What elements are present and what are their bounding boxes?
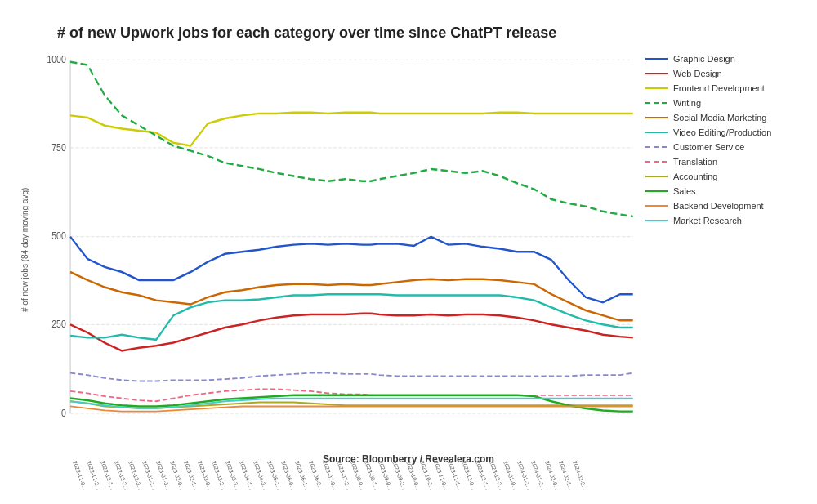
svg-text:2023-04-1...: 2023-04-1... — [239, 460, 255, 491]
legend-line-icon — [645, 146, 668, 148]
legend: Graphic DesignWeb DesignFrontend Develop… — [637, 50, 801, 454]
legend-label: Web Design — [673, 69, 722, 78]
svg-text:2023-03-3...: 2023-03-3... — [225, 460, 241, 491]
svg-text:250: 250 — [51, 319, 66, 329]
chart-title: # of new Upwork jobs for each category o… — [16, 25, 801, 42]
legend-label: Writing — [673, 98, 701, 108]
svg-text:2022-12-1...: 2022-12-1... — [100, 460, 116, 491]
legend-item: Web Design — [645, 69, 801, 78]
svg-text:2023-06-1...: 2023-06-1... — [294, 460, 310, 491]
legend-line-icon — [645, 220, 668, 221]
legend-item: Market Research — [645, 216, 801, 225]
chart-area: # of new jobs (84 day moving avg) — [16, 50, 801, 450]
svg-text:2023-07-2...: 2023-07-2... — [336, 460, 352, 491]
svg-text:2023-11-1...: 2023-11-1... — [447, 460, 463, 491]
svg-text:2023-06-0...: 2023-06-0... — [280, 460, 297, 491]
svg-text:2023-01-1...: 2023-01-1... — [141, 460, 158, 491]
legend-item: Sales — [645, 186, 801, 196]
plot-and-legend: 0 250 500 750 1000 — [36, 50, 801, 454]
svg-text:2023-08-0...: 2023-08-0... — [350, 460, 366, 491]
svg-text:2023-11-0...: 2023-11-0... — [433, 460, 449, 491]
legend-line-icon — [645, 132, 668, 133]
legend-item: Writing — [645, 98, 801, 108]
svg-text:2023-12-0...: 2023-12-0... — [461, 460, 477, 491]
svg-text:2023-01-3...: 2023-01-3... — [155, 460, 172, 491]
svg-text:2023-02-1...: 2023-02-1... — [183, 460, 199, 491]
legend-item: Social Media Marketing — [645, 113, 801, 123]
svg-text:2023-09-2...: 2023-09-2... — [391, 460, 408, 491]
svg-text:2023-03-2...: 2023-03-2... — [211, 460, 227, 491]
svg-text:2022-12-2...: 2022-12-2... — [114, 460, 130, 491]
svg-text:2023-03-0...: 2023-03-0... — [197, 460, 213, 491]
legend-label: Social Media Marketing — [673, 113, 766, 123]
svg-text:2023-09-0...: 2023-09-0... — [377, 460, 394, 491]
svg-text:2023-08-1...: 2023-08-1... — [364, 460, 380, 491]
svg-text:2023-12-1...: 2023-12-1... — [475, 460, 491, 491]
main-chart-svg: 0 250 500 750 1000 — [36, 50, 637, 454]
svg-text:2023-06-2...: 2023-06-2... — [308, 460, 324, 491]
legend-line-icon — [645, 161, 668, 163]
legend-item: Graphic Design — [645, 54, 801, 64]
legend-label: Graphic Design — [673, 54, 735, 64]
legend-label: Video Editing/Production — [673, 127, 771, 137]
svg-text:2022-11-2...: 2022-11-2... — [86, 460, 102, 491]
svg-text:2023-10-0...: 2023-10-0... — [405, 460, 422, 491]
svg-text:2023-12-2...: 2023-12-2... — [489, 460, 505, 491]
legend-label: Market Research — [673, 216, 742, 225]
svg-text:0: 0 — [61, 408, 66, 418]
svg-text:2023-04-3...: 2023-04-3... — [252, 460, 269, 491]
svg-text:2023-05-1...: 2023-05-1... — [266, 460, 283, 491]
svg-text:2024-01-2...: 2024-01-2... — [530, 460, 547, 491]
legend-label: Sales — [673, 186, 696, 196]
y-axis-label: # of new jobs (84 day moving avg) — [16, 50, 33, 450]
svg-text:750: 750 — [51, 142, 66, 153]
legend-item: Customer Service — [645, 142, 801, 152]
legend-line-icon — [645, 102, 668, 104]
legend-label: Translation — [673, 157, 717, 167]
legend-item: Translation — [645, 157, 801, 167]
legend-line-icon — [645, 87, 668, 89]
plot-wrapper: 0 250 500 750 1000 — [36, 50, 637, 454]
svg-text:2024-01-1...: 2024-01-1... — [516, 460, 533, 491]
legend-label: Backend Development — [673, 201, 764, 211]
legend-item: Frontend Development — [645, 83, 801, 93]
svg-text:2024-02-0...: 2024-02-0... — [544, 460, 560, 491]
legend-line-icon — [645, 205, 668, 207]
svg-text:2023-10-2...: 2023-10-2... — [419, 460, 435, 491]
chart-container: # of new Upwork jobs for each category o… — [8, 8, 809, 496]
x-axis-svg: 2022-11-0... 2022-11-2... 2022-12-1... 2… — [69, 457, 604, 504]
legend-item: Video Editing/Production — [645, 127, 801, 137]
svg-text:2023-02-0...: 2023-02-0... — [169, 460, 185, 491]
legend-label: Frontend Development — [673, 83, 765, 93]
chart-plot-area: 0 250 500 750 1000 — [36, 50, 801, 450]
legend-line-icon — [645, 58, 668, 60]
svg-text:2024-02-2...: 2024-02-2... — [572, 460, 588, 491]
svg-text:2022-12-3...: 2022-12-3... — [127, 460, 144, 491]
legend-item: Accounting — [645, 172, 801, 181]
svg-text:2024-01-0...: 2024-01-0... — [502, 460, 519, 491]
svg-text:2023-07-0...: 2023-07-0... — [322, 460, 338, 491]
svg-text:2024-02-1...: 2024-02-1... — [558, 460, 574, 491]
legend-line-icon — [645, 73, 668, 74]
svg-text:500: 500 — [51, 231, 66, 242]
svg-text:1000: 1000 — [47, 54, 65, 65]
legend-line-icon — [645, 176, 668, 177]
legend-label: Accounting — [673, 172, 717, 181]
legend-item: Backend Development — [645, 201, 801, 211]
svg-text:2022-11-0...: 2022-11-0... — [72, 460, 88, 491]
legend-line-icon — [645, 190, 668, 192]
legend-label: Customer Service — [673, 142, 744, 152]
legend-line-icon — [645, 117, 668, 118]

→ **Exercise objective**:
Wherever the word "Marketing" turns up in the records above, copy the line that holds it.

→ **Task answer**:
legend-item: Social Media Marketing — [645, 113, 801, 123]
legend-label: Social Media Marketing — [673, 113, 766, 123]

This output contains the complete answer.